*Excerpted data*
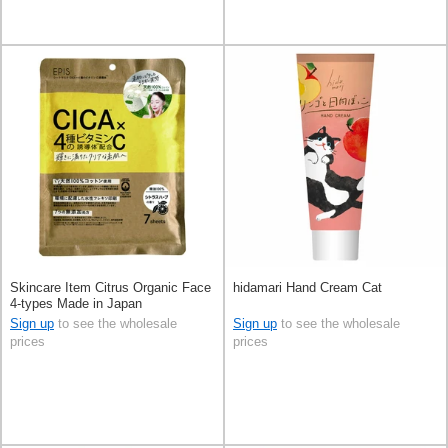
Skincare Item Citrus Organic Face
hidamari Hand Cream Cat
4-types Made in Japan
Sign up
to see the wholesale
Sign up
to see the wholesale
prices
prices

*Prompt*
Give back exactly the lines from the one containing "4-types Made in Japan" to the end of the material, both ends included.

*Written reply*
4-types Made in Japan
Sign up
to see the wholesale
Sign up
to see the wholesale
prices
prices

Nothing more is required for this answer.